Let's consider that process A's virtual address V1->P1 (virtual address(V1) maps to physical address(P1) ).
During a context switch, page table of process A is swapped out with process B's page table.
Let's consider that process B's virtual address V2->P1 ((virtual address(V2) maps to physical address(P1)) with its own contents in that memory area.
Now what has happened to the physical memory contents that V1 was pointing to ?
Is it saved in memory when the context switch took place ? If so, what if the process A had written contents worth or close to the size of physical memory or RAM available ? Where would it save the contents then ?
There are many ways that an OS can handle the scenario described in the question, which is how to effectively deal with running out of free RAM. Depending on the CPU architecture and the goals of the OS here are some ways of handling this issue.

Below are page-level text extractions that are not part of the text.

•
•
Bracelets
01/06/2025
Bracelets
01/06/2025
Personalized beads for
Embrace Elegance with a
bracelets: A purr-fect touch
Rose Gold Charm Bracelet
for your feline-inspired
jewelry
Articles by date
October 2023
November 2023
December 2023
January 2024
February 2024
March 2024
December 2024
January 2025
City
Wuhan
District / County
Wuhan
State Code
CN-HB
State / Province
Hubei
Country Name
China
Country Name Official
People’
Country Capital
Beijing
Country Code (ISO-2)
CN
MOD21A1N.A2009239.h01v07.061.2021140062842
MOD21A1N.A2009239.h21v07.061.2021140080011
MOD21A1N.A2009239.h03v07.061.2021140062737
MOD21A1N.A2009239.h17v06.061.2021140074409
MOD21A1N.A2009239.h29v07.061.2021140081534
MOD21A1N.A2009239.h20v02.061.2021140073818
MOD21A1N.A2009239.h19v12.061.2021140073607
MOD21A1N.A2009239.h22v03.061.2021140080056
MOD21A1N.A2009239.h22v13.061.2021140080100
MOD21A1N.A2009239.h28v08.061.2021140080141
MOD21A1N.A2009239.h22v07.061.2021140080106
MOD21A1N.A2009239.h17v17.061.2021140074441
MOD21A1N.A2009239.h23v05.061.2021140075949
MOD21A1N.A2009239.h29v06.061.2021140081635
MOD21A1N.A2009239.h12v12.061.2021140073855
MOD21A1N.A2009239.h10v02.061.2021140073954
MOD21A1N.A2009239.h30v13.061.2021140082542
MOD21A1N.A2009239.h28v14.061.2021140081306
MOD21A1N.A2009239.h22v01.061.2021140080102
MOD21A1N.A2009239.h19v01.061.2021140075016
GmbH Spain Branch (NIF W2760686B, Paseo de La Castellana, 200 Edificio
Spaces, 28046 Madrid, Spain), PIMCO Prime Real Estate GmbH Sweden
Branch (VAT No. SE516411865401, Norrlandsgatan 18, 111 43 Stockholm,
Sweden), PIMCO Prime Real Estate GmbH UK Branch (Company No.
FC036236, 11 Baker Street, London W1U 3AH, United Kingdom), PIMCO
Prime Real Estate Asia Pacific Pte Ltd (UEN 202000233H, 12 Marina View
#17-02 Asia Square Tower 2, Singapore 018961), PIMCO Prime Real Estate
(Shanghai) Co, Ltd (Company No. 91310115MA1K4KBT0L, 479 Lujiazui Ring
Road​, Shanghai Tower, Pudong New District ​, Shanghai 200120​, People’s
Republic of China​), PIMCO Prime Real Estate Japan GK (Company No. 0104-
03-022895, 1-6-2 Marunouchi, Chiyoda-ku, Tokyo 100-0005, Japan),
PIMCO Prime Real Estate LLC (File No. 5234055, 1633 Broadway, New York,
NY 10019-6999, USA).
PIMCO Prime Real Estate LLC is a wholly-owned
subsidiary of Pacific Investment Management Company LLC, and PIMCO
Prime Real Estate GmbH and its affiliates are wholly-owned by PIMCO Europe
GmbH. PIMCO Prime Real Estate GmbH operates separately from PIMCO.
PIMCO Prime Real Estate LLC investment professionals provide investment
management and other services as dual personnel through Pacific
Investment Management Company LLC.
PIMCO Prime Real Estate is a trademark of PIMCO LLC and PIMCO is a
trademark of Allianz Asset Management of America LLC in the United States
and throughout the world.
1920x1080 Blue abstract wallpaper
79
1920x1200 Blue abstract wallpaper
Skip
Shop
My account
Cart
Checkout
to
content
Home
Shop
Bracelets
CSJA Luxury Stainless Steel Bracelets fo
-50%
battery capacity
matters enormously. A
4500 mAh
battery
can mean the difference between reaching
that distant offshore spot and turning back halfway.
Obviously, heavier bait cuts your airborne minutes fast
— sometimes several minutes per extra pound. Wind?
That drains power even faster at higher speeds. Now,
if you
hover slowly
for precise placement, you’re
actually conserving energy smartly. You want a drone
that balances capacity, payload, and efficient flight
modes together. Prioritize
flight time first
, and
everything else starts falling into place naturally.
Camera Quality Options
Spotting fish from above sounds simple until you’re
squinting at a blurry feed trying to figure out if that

One solution is to simply kill processes when they attempt to malloc(or some other similar mechanism) and there is no free pages available. This effectively avoids the problem posed in the original question. On the surface this seems like a bad idea, but it has the advantages of simplifying kernel code and potentially speeding up context switches. In fact, in some applications if the code running had to use swap space to accommodate pages that can not fit into RAM by using non-volatile storage, the application would take such a performance hit that the system effectively failed anyways. Alternatively, not all computers even have non-volatile storage to use for swap space!
As already alluded to, the alternative is to use non-volatile storage to hold pages that can not fit into RAM. Actual specific implementations can vary depending on the specific needs of the system. Here are some possible ways to directly answer how the mappings of V1->P1 and V2->P1 can exist.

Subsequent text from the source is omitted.